*** Opening of Extracted data ***

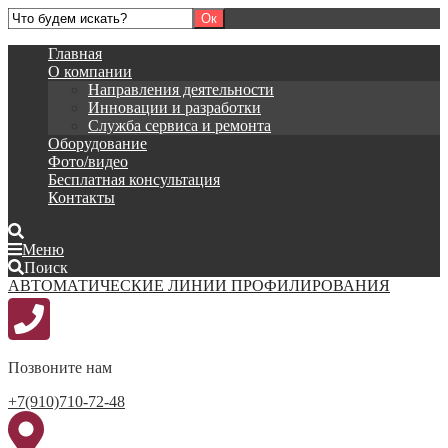
Главная
О компании
Направления деятельности
Инновации и разработки
Служба сервиса и ремонта
Оборудование
Фото/видео
Бесплатная консультация
Контакты
Меню
Поиск
АВТОМАТИЧЕСКИЕ ЛИНИИ ПРОФИЛИРОВАНИЯ
Позвоните нам
+7(910)710-72-48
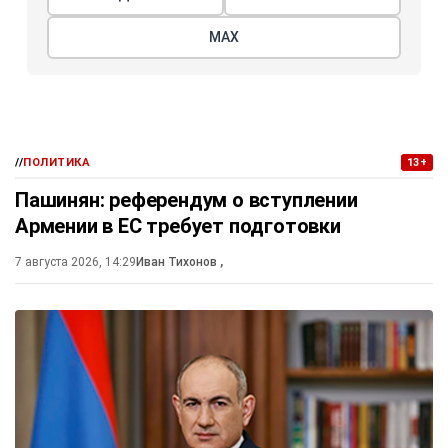
МАХ
//
ПОЛИТИКА
13+
Пашинян: референдум о вступлении
Армении в ЕС требует подготовки
7 августа 2026, 14:29
Иван Тихонов
,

*** Close of Extracted data ***

◆ About this exercise: All of the records above are to be printed exactly, with every picture omitted.

◆ Result below:
Главная
О компании
Направления деятельности
Инновации и разработки
Служба сервиса и ремонта
Оборудование
Фото/видео
Бесплатная консультация
Контакты
Меню
Поиск
АВТОМАТИЧЕСКИЕ ЛИНИИ ПРОФИЛИРОВАНИЯ
Позвоните нам
+7(910)710-72-48
МАХ
//
ПОЛИТИКА
13+
Пашинян: референдум о вступлении
Армении в ЕС требует подготовки
7 августа 2026, 14:29
Иван Тихонов
,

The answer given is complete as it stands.